But we may still have to wait for another 120 days before the EO could be implemented in any of the executive agencies, which it mandated to formulate their own People’s FOI Manual.

We realize, of course, that President Digong’s real object in issuing the EO is to achieve a clean government where all public transactions are free from any graft and corruption. To attain this, he is making sure that such transactions are transparent and open to the public.

For us, pensioners and senior citizens, the EO would not simply satisfy our curiosity for trivial information or quench our thirst for useless data.

We would use it to deepen our understanding of how and why our pension system developed and became ineffective and irrelevant. We could then use it as a means to elevate social protection into playing a central role in our society, as what it does in most countries worldwide.

Specifically, we would invoke the EO in asking officials of the Social Security System, the Government Service Insurance System, and PhilHealth about a number of vital information about their programs.

How much pensions and other benefits should they provide?  How much were they in the past, and how much would they be at the end of President Digong’s administration in 2022?

If SSS pensions could not be increased today, would they ever be increased in the future? Is increasing the contribution rate the only way to increase them?

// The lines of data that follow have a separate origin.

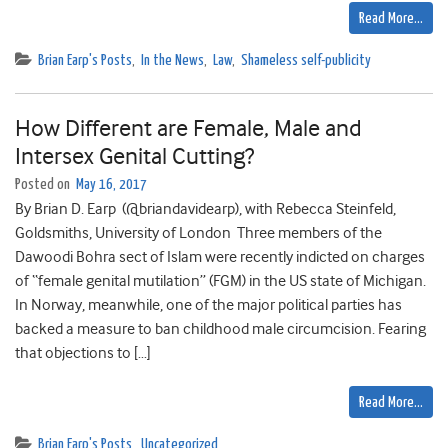
Read More…
Brian Earp's Posts
,
In the News
,
Law
,
Shameless self-publicity
How Different are Female, Male and
Intersex Genital Cutting?
Posted on
May 16, 2017
By Brian D. Earp (@briandavidearp), with Rebecca Steinfeld,
Goldsmiths, University of London Three members of the
Dawoodi Bohra sect of Islam were recently indicted on charges
of “female genital mutilation” (FGM) in the US state of Michigan.
In Norway, meanwhile, one of the major political parties has
backed a measure to ban childhood male circumcision. Fearing
that objections to […]
Read More…
Brian Earp's Posts
,
Uncategorized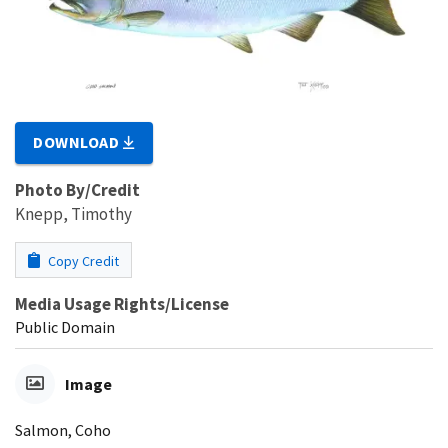
DOWNLOAD
Photo By/Credit
Knepp, Timothy
Copy Credit
Media Usage Rights/License
Public Domain
Image
Salmon, Coho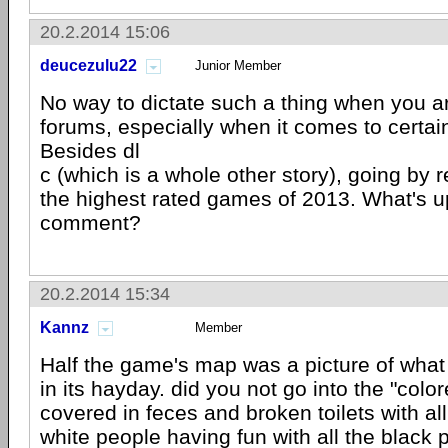
20.2.2014 15:06
deucezulu22
Junior Member
No way to dictate such a thing when you ar
forums, especially when it comes to certai
Besides dl
c (which is a whole other story), going by r
the highest rated games of 2013. What's u
comment?
20.2.2014 15:34
Kannz
Member
Half the game's map was a picture of wha
in its hayday. did you not go into the "col
covered in feces and broken toilets with al
white people having fun with all the black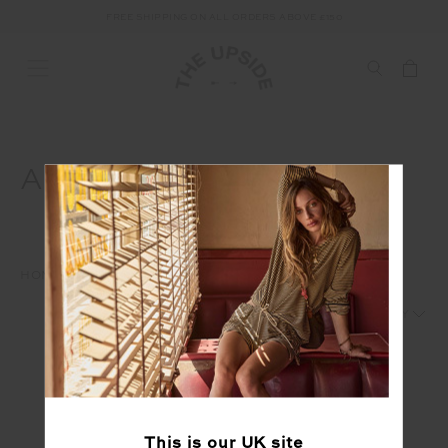
FREE SHIPPING ON ALL ORDERS ABOVE £150
ACTIVE
HOME
WAREHOUSE SALE
FEATURED
ACTIVE
1
2
This is our
UK
site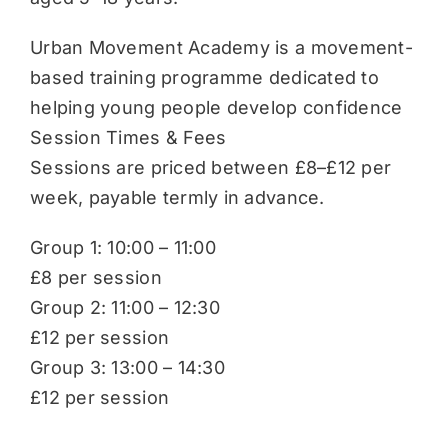
Urban Movement Academy is a movement-
based training programme dedicated to
helping young people develop confidence
Session Times & Fees
Sessions are priced between £8–£12 per
week, payable termly in advance.
Group 1: 10:00 – 11:00
£8 per session
Group 2: 11:00 – 12:30
£12 per session
Group 3: 13:00 – 14:30
£12 per session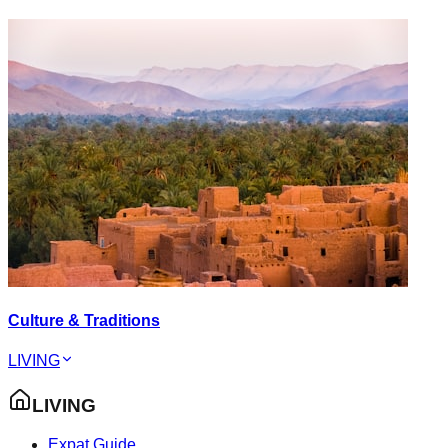
Culture & Traditions
LIVING
LIVING
Expat Guide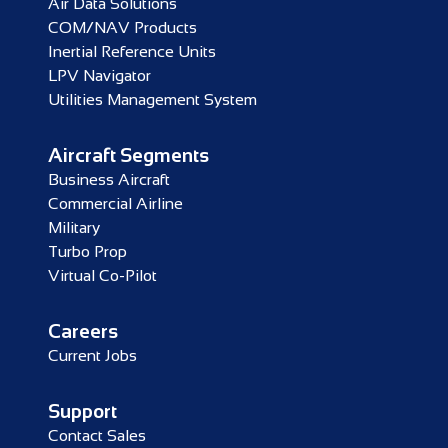
Air Data Solutions
COM/NAV Products
Inertial Reference Units
LPV Navigator
Utilities Management System
Aircraft Segments
Business Aircraft
Commercial Airline
Military
Turbo Prop
Virtual Co-Pilot
Careers
Current Jobs
Support
Contact Sales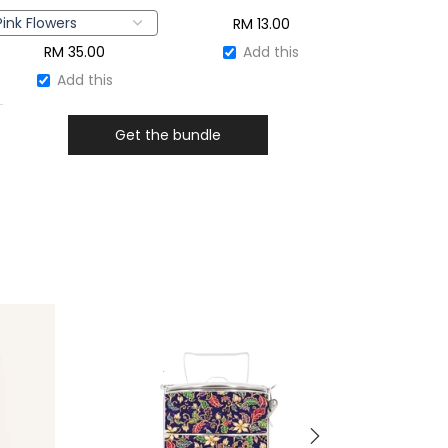
RM
13.00
RM
35.00
Add this
Add this
Get the bundle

How should these programs be financed—from contributions alone, or together with government subsidies?

Should our social protection programs be funded on a pay-as-you-go basis, where contributions are raised just enough and only in time to settle current obligations?

Or, should they be fully funded from the very start? If so, why were unfunded liabilities not settled by government?

How much of the funding should come from investment income? During the time of President Ferdinand Marcos and Administrator Bert Teodoro, it was illegal to invest the SSS funds in private stocks and loans to corporations. Why was this bad?

But beginning in 1987, President Cory Aquino and Administrator Joey Cuisia reversed this investment policy. Has this given SSS better returns?

Should they have a perpetual life with an unfunded liability of zero? From which document or book is this funding principle anchored?

How are these programs financed in other countries?

The American social security program is a well-known model of a pay-as-you-go system. It is presently funded from a contribution rate of 12.9 percent of salary, and derives investment income only from government securities. Unlike our SSS, it doesn’t lend salary loans nor does it invest in the stock market.

And as reported by its Board of Trustees on June 22, its retirement trust funds are projected to be depleted in 2034.

In other words, it now has an actuarial life of only 18 years.

The information that we seek may not be available in these agencies. After all, they are not the usual that have been asked, documented or published.

For instance, if indeed GSIS does not regularly keep track of the amounts of its average pensions, how could it readily make public these amounts during the past ten years?

Naturally, officials have no choice but to decline to give us the documents that they don’t have, such as their actuarial valuation and 2015 annual reports.

But more than ever, it is now their duty to publish these documents and make them available to us.

And before President Digong asks for these documents, they’d better start creating and beefing up their research and public information departments.